What to produce: Your response should consist solely of the records, written out exactly.

-------- Data --------

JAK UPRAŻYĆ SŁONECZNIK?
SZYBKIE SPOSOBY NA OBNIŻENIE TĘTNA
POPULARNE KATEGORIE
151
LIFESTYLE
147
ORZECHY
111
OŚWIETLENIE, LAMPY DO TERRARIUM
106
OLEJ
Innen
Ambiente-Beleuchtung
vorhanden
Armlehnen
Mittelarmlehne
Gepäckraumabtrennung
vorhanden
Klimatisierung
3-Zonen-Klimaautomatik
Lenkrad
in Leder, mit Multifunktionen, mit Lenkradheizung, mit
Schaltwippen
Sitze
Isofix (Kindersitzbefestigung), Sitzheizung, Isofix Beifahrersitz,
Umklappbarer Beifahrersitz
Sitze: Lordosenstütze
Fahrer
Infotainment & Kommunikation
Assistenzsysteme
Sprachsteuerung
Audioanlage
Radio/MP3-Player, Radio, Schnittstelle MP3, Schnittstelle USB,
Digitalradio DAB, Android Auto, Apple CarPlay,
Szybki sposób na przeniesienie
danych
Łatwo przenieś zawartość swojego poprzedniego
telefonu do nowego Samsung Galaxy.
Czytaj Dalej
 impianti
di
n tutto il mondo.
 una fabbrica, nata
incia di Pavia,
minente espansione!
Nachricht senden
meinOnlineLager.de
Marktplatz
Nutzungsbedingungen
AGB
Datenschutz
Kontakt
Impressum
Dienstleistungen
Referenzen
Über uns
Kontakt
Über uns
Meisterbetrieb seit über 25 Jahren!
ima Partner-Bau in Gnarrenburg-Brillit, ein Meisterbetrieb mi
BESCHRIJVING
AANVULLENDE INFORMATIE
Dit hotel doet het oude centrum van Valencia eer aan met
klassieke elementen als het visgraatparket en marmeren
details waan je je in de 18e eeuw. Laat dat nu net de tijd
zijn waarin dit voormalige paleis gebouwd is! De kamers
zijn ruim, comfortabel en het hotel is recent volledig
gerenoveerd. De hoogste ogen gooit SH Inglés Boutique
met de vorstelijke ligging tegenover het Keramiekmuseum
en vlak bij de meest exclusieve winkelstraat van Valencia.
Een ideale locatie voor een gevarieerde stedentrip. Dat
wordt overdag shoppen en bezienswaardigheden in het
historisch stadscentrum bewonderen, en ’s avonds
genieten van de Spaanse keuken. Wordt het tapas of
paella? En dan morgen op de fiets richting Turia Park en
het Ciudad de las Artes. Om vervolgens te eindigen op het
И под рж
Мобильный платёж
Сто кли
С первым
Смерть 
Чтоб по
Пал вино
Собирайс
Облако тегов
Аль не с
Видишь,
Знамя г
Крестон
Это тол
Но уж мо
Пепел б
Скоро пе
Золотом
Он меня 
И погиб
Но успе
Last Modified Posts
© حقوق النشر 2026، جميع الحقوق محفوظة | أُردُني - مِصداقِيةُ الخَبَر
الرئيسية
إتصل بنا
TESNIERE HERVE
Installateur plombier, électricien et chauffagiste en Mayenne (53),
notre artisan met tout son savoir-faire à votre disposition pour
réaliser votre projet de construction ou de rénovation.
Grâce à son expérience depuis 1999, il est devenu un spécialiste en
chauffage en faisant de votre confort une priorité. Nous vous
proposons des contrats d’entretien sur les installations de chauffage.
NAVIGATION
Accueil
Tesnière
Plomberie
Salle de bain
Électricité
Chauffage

--------

Solution below:
JAK UPRAŻYĆ SŁONECZNIK?
SZYBKIE SPOSOBY NA OBNIŻENIE TĘTNA
POPULARNE KATEGORIE
151
LIFESTYLE
147
ORZECHY
111
OŚWIETLENIE, LAMPY DO TERRARIUM
106
OLEJ
Innen
Ambiente-Beleuchtung
vorhanden
Armlehnen
Mittelarmlehne
Gepäckraumabtrennung
vorhanden
Klimatisierung
3-Zonen-Klimaautomatik
Lenkrad
in Leder, mit Multifunktionen, mit Lenkradheizung, mit
Schaltwippen
Sitze
Isofix (Kindersitzbefestigung), Sitzheizung, Isofix Beifahrersitz,
Umklappbarer Beifahrersitz
Sitze: Lordosenstütze
Fahrer
Infotainment & Kommunikation
Assistenzsysteme
Sprachsteuerung
Audioanlage
Radio/MP3-Player, Radio, Schnittstelle MP3, Schnittstelle USB,
Digitalradio DAB, Android Auto, Apple CarPlay,
Szybki sposób na przeniesienie
danych
Łatwo przenieś zawartość swojego poprzedniego
telefonu do nowego Samsung Galaxy.
Czytaj Dalej
 impianti
di
n tutto il mondo.
 una fabbrica, nata
incia di Pavia,
minente espansione!
Nachricht senden
meinOnlineLager.de
Marktplatz
Nutzungsbedingungen
AGB
Datenschutz
Kontakt
Impressum
Dienstleistungen
Referenzen
Über uns
Kontakt
Über uns
Meisterbetrieb seit über 25 Jahren!
ima Partner-Bau in Gnarrenburg-Brillit, ein Meisterbetrieb mi
BESCHRIJVING
AANVULLENDE INFORMATIE
Dit hotel doet het oude centrum van Valencia eer aan met
klassieke elementen als het visgraatparket en marmeren
details waan je je in de 18e eeuw. Laat dat nu net de tijd
zijn waarin dit voormalige paleis gebouwd is! De kamers
zijn ruim, comfortabel en het hotel is recent volledig
gerenoveerd. De hoogste ogen gooit SH Inglés Boutique
met de vorstelijke ligging tegenover het Keramiekmuseum
en vlak bij de meest exclusieve winkelstraat van Valencia.
Een ideale locatie voor een gevarieerde stedentrip. Dat
wordt overdag shoppen en bezienswaardigheden in het
historisch stadscentrum bewonderen, en ’s avonds
genieten van de Spaanse keuken. Wordt het tapas of
paella? En dan morgen op de fiets richting Turia Park en
het Ciudad de las Artes. Om vervolgens te eindigen op het
И под рж
Мобильный платёж
Сто кли
С первым
Смерть 
Чтоб по
Пал вино
Собирайс
Облако тегов
Аль не с
Видишь,
Знамя г
Крестон
Это тол
Но уж мо
Пепел б
Скоро пе
Золотом
Он меня 
И погиб
Но успе
Last Modified Posts
© حقوق النشر 2026، جميع الحقوق محفوظة | أُردُني - مِصداقِيةُ الخَبَر
الرئيسية
إتصل بنا
TESNIERE HERVE
Installateur plombier, électricien et chauffagiste en Mayenne (53),
notre artisan met tout son savoir-faire à votre disposition pour
réaliser votre projet de construction ou de rénovation.
Grâce à son expérience depuis 1999, il est devenu un spécialiste en
chauffage en faisant de votre confort une priorité. Nous vous
proposons des contrats d’entretien sur les installations de chauffage.
NAVIGATION
Accueil
Tesnière
Plomberie
Salle de bain
Électricité
Chauffage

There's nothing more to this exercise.